Your Panel Uses These Three Criteria To Judge Your PA School Interview Performance
With any task, performing to the best of your ability is much easier if you know what criteria you’re being judged against. Having an idea of what your interview committee is looking for during your interview can help you prepare more efficiently and answer questions in a more effective way. Think about it- it’s much easier to get a high score on a test if you know how you’re being scored, so why not apply this to your interview?
The three qualities most PA programs look for are your cognitive and verbal abilities, your motivations for becoming a PA, and your interpersonal skills. Without giving your interview committee a clear view of what you have to offer in all three areas, you may fall short of the “ideal” candidate. Here’s what you need to know and, specifically, what your panel will be looking for in both your personal narrative and on interview day.

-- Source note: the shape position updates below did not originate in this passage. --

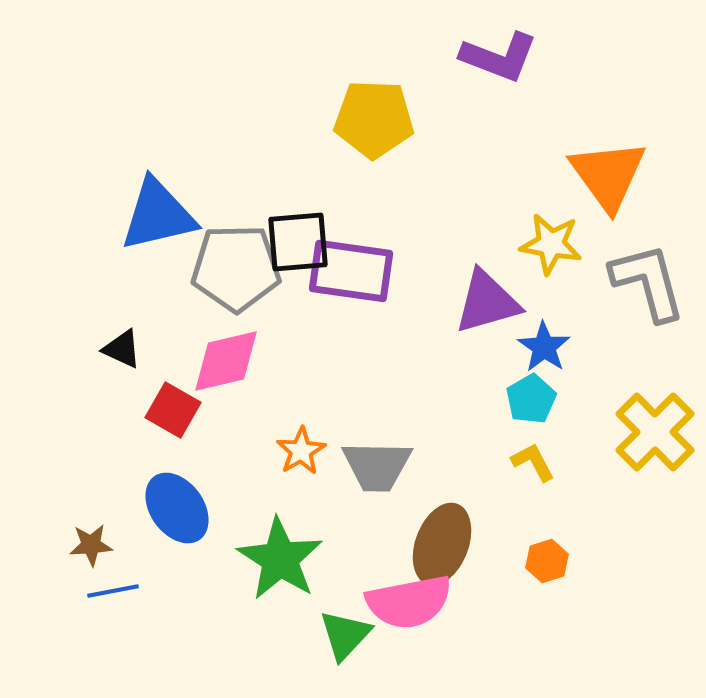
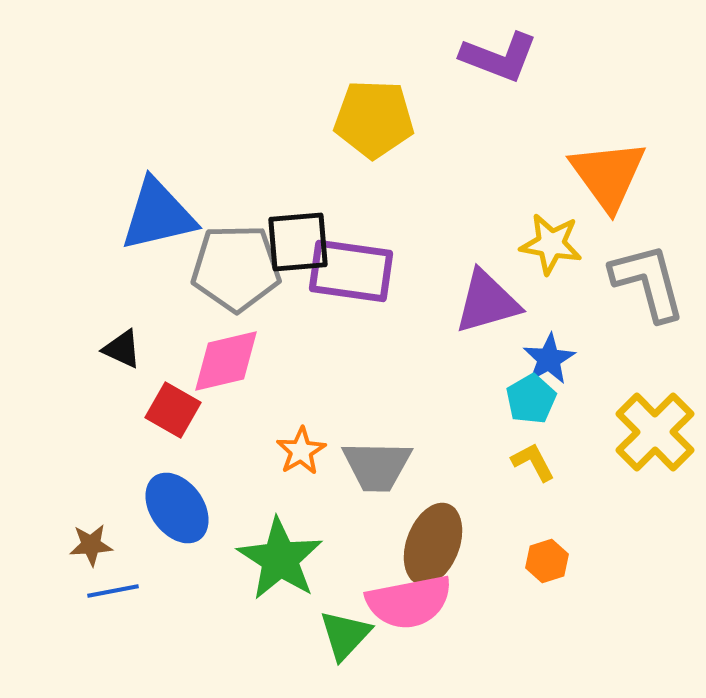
blue star: moved 5 px right, 12 px down; rotated 8 degrees clockwise
brown ellipse: moved 9 px left
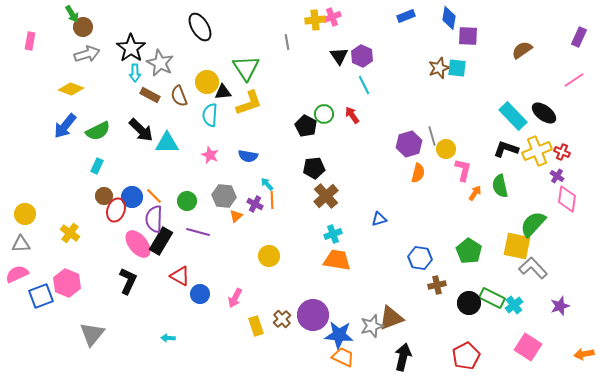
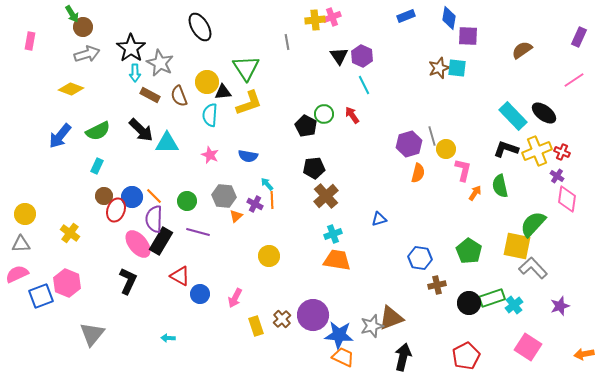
blue arrow at (65, 126): moved 5 px left, 10 px down
green rectangle at (492, 298): rotated 45 degrees counterclockwise
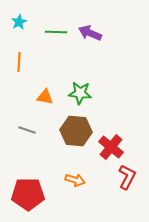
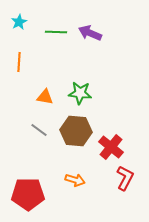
gray line: moved 12 px right; rotated 18 degrees clockwise
red L-shape: moved 2 px left, 1 px down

Cognitive and Verbal Abilities
Programs are competitive in that they’re all vying for the smartest and most capable candidates out there. While your GPA may speak to your cognitive abilities, you also need to show that you have the ability to think critically, view situations objectively, can manage your time well, and are capable of high-level communication, particularly in stressful situations. Preparing anecdotes that center around times you utilized these qualities is a great way to show off you possess the necessary cognitive and verbal skills.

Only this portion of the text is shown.